───── GIVEN INFORMATION ─────
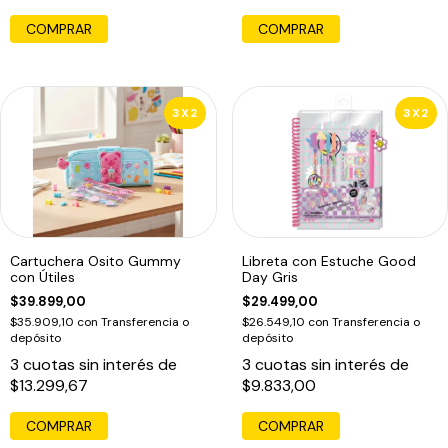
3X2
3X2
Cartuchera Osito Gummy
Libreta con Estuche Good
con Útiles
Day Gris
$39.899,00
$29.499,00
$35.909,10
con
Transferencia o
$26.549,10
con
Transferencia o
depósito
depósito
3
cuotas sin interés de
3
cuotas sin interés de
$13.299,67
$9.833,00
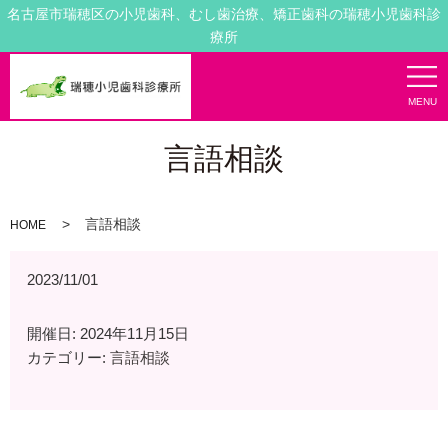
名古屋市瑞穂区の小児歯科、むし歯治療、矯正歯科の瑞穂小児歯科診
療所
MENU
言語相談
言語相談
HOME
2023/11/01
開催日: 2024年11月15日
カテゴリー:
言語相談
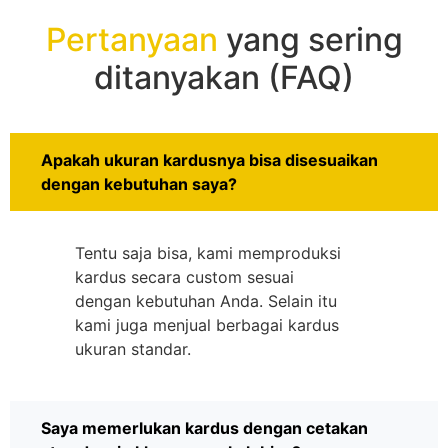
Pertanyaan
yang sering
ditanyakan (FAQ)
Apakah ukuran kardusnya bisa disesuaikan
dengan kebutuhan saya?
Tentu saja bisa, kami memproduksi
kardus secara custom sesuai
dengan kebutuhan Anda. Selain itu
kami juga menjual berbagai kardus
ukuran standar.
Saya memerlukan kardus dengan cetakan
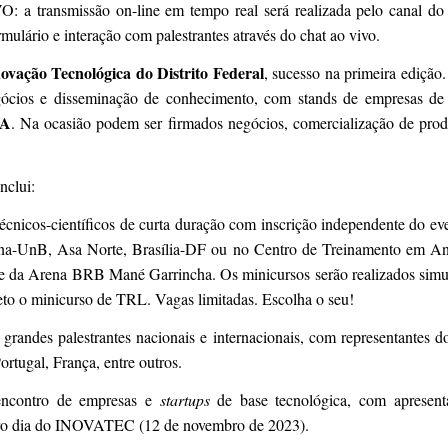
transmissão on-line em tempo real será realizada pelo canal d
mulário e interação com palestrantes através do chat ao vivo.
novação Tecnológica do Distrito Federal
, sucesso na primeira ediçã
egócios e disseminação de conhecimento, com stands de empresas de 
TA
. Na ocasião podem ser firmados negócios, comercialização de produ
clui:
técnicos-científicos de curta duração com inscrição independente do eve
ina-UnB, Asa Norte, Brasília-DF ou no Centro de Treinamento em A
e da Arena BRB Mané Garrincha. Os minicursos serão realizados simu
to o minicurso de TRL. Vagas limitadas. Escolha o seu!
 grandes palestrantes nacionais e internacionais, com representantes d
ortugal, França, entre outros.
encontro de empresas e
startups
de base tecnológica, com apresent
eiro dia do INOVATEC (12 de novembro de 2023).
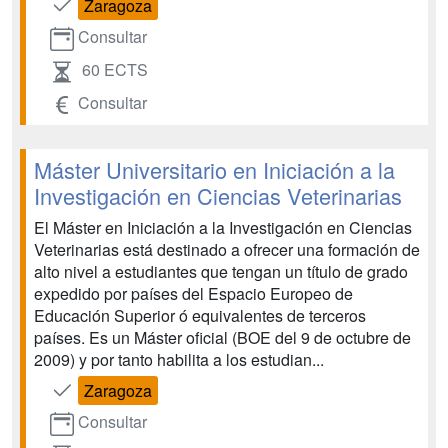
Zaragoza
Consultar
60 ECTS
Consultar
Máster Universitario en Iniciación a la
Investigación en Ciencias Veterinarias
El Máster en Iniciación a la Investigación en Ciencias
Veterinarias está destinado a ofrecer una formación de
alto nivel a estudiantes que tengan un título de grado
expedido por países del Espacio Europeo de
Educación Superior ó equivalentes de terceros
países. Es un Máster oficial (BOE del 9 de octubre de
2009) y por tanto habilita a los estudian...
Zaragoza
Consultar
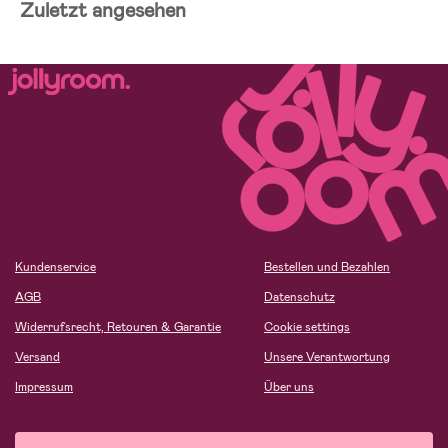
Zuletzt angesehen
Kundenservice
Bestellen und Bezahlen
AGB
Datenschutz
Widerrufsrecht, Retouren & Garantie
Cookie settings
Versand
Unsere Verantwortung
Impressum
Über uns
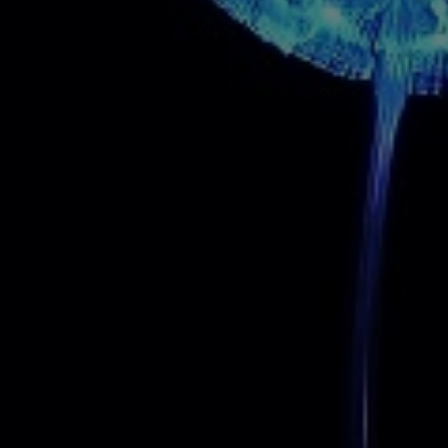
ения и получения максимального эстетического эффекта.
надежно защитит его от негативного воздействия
─────
• EXERCISE OBJECTIVE: Could the material above be given again in full and exactly, with its pictures left out?

• RESPONSE TO THE TASK:
3X2
3X2
Cartuchera Osito Gummy
Libreta con Estuche Good
con Útiles
Day Gris
$39.899,00
$29.499,00
$35.909,10
con
Transferencia o
$26.549,10
con
Transferencia o
depósito
depósito
3
cuotas sin interés de
3
cuotas sin interés de
$13.299,67
$9.833,00
名古屋市瑞穂区の小児歯科、むし歯治療、矯正歯科の瑞穂小児歯科診
療所
MENU
言語相談
言語相談
HOME
2023/11/01
開催日: 2024年11月15日
カテゴリー:
言語相談
Pertanyaan
yang sering
ditanyakan (FAQ)
Apakah ukuran kardusnya bisa disesuaikan
dengan kebutuhan saya?
Tentu saja bisa, kami memproduksi
kardus secara custom sesuai
dengan kebutuhan Anda. Selain itu
kami juga menjual berbagai kardus
ukuran standar.
Saya memerlukan kardus dengan cetakan
transmissão on-line em tempo real será realizada pelo canal d
mulário e interação com palestrantes através do chat ao vivo.
novação Tecnológica do Distrito Federal
, sucesso na primeira ediçã
egócios e disseminação de conhecimento, com stands de empresas de 
TA
. Na ocasião podem ser firmados negócios, comercialização de produ
clui:
técnicos-científicos de curta duração com inscrição independente do eve
ina-UnB, Asa Norte, Brasília-DF ou no Centro de Treinamento em A
e da Arena BRB Mané Garrincha. Os minicursos serão realizados simu
to o minicurso de TRL. Vagas limitadas. Escolha o seu!
 grandes palestrantes nacionais e internacionais, com representantes d
ortugal, França, entre outros.
encontro de empresas e
startups
de base tecnológica, com apresent
eiro dia do INOVATEC (12 de novembro de 2023).
Zaragoza
Consultar
60 ECTS
Consultar
Máster Universitario en Iniciación a la
Investigación en Ciencias Veterinarias
El Máster en Iniciación a la Investigación en Ciencias
Veterinarias está destinado a ofrecer una formación de
alto nivel a estudiantes que tengan un título de grado
expedido por países del Espacio Europeo de
Educación Superior ó equivalentes de terceros
países. Es un Máster oficial (BOE del 9 de octubre de
2009) y por tanto habilita a los estudian...
Zaragoza
Consultar
Zuletzt angesehen
Kundenservice
Bestellen und Bezahlen
AGB
Datenschutz
Widerrufsrecht, Retouren & Garantie
Cookie settings
Versand
Unsere Verantwortung
Impressum
Über uns
ения и получения максимального эстетического эффекта.
надежно защитит его от негативного воздействия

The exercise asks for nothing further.